Comment by Bill Samuel on 9th mo. 1, 2014 at 9:07am

I think a contemporary example of a way that is contemplative and meshes that with activism without the contemplative being subordinated to the action is Fr. Richard Rohr, OFM and the Center for Action and Contemplation. The Franciscans at their best have a sensibility which is quite close to Quakers at their best.

Comment by Jim Wilson on 9th mo. 3, 2014 at 4:39pm

Bill:  I think the point you make about the similarities between Franciscans and Quakers is a fruitful one.  It would be interesting to examine the two approaches (maybe by comparing Fox and Francis).

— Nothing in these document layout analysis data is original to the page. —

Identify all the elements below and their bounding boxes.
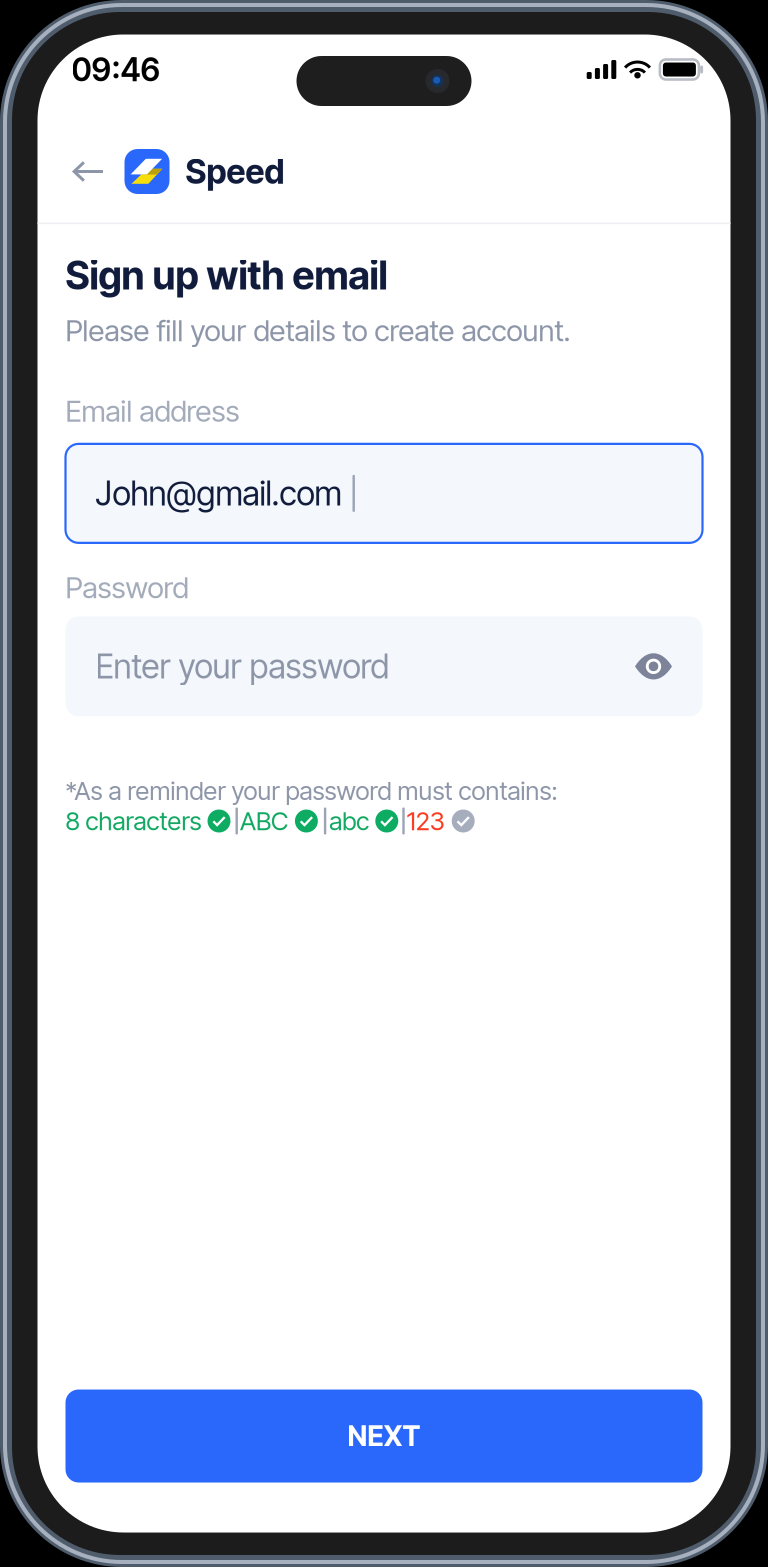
staticText: 8 characters bbox=[66, 806, 202, 836]
staticText: ABC bbox=[240, 806, 288, 836]
button[interactable]: Back bbox=[70, 148, 108, 194]
staticText: NEXT bbox=[348, 1419, 420, 1453]
button[interactable]: Show password bbox=[630, 639, 676, 694]
staticText: *As a reminder your password must contai… bbox=[66, 775, 558, 806]
staticText: Sign up with email bbox=[66, 252, 388, 299]
staticText: Enter your password bbox=[96, 646, 390, 686]
staticText: 09:46 bbox=[72, 50, 160, 89]
staticText: abc bbox=[329, 806, 369, 836]
staticText: Speed bbox=[186, 151, 284, 192]
staticText: 123 bbox=[407, 806, 445, 836]
staticText: Password bbox=[66, 570, 188, 605]
staticText: John@gmail.com bbox=[96, 473, 342, 514]
staticText: Please fill your details to create accou… bbox=[66, 313, 570, 348]
button[interactable]: NEXT bbox=[66, 1390, 702, 1482]
staticText: Email address bbox=[66, 393, 240, 429]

Jeff:  My sense about Merton is that his views on the relationship between the contemplative and active life went through a number of phases.  Some believe that at the end of his life he was preparing to move into a more withdrawn phase (his interest in the Carthusians was strong).  It is difficult to come to a general conclusion; it kind of depends on which phase of his life you are focusing on and quoting from.  But as an example of someone who withdrew at a socially critical moment (the beginning of W.W. II), it seems to me that Merton offers people a good example of someone who chose contemplation over active engagement at that point in his life.  And that kind of decision is one that, I think, activists would have difficulty comprehending; I just don't think there is room in the activist mindset to embrace that kind of choice.  I could be wrong about that, but my experience is that activists are pretty contemptuous of those who opt for a contemplative life.

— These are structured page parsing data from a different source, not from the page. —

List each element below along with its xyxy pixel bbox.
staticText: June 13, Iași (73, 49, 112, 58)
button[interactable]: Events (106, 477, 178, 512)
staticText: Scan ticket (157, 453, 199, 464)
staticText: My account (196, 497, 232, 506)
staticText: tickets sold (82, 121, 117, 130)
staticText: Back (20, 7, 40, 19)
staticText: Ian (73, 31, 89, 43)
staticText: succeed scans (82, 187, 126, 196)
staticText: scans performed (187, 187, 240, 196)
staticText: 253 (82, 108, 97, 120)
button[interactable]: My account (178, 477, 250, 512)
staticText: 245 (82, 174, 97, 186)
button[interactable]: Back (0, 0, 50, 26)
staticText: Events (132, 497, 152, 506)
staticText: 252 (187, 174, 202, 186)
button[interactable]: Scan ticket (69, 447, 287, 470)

Your point about early Quakers having the view that they were bringing the kingdom of God to earth is a good one.  I look at it this way: I sense a range of views regarding the Quaker mission in the world among early Quakers.  At one end you have Penn who wanted to set up a Quaker State.  At the other end you have Barclay and his 'Apology'.  There is nothing in the apology about activism.  Barclay does touch on the frictions that Quaker customs, such as non-swearing, will generate.  But there is nothing in Barclay about activism as we understand it today.  Barclay's emphasis is on the inner light, turning inward. 

My view is that when Quakers realized that their campaign for an ideal society, as in Pennsylvania, had failed, that there followed a maturing of the Quaker body.  In other words, I view the withdrawal of the period of Quietism as a step forward, a growth in the soul of the Quaker body.  The re-emergence of Quaker activism in modernity represents, to my mind, a circling back to Penn's view and a kind of falling back to a less mature way of looking at Quaker commitments and presence. 

Jim

Comment by Jim Wilson on 9th mo. 4, 2014 at 11:44am

Jeff: That is a great quote.  I have not seen it before.  It strikes me as wise and balanced.

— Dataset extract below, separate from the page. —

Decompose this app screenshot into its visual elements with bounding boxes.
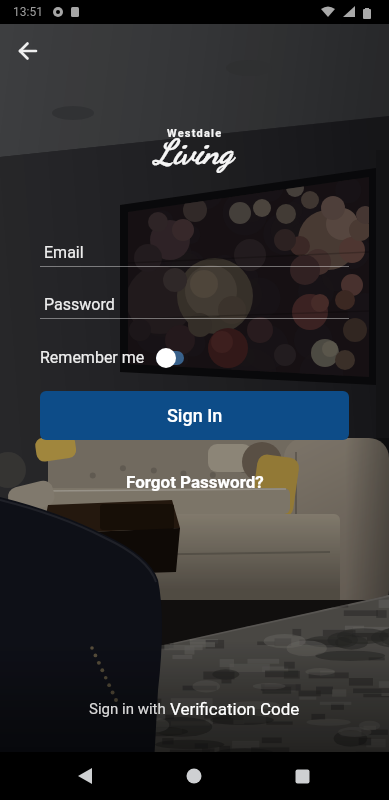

I feel a need to clarify my feeling about the activist/contemplative divide.  I'm not against activism; there were times in my life when I was strongly politically engaged.  What I'm suggesting is that the Quaker tradition should not be defined as a type of activism.  This is part of what I meant by 'pure activism'; which is the view that all of Quaker practice needs to be justified in activist terms. 

We live in an ideological age, an age which comprehends everything in terms of political categories.  My feeling is that the Quaker activists do not even guess that there is another way of looking at the world, that a non-ideological approach, a non-political approach, is viable.  My view is that the contemplative approach to Quaker Faith and Practice offers an alternative to this kind of political framing, an alternative which is deeply rooted in the Quaker past.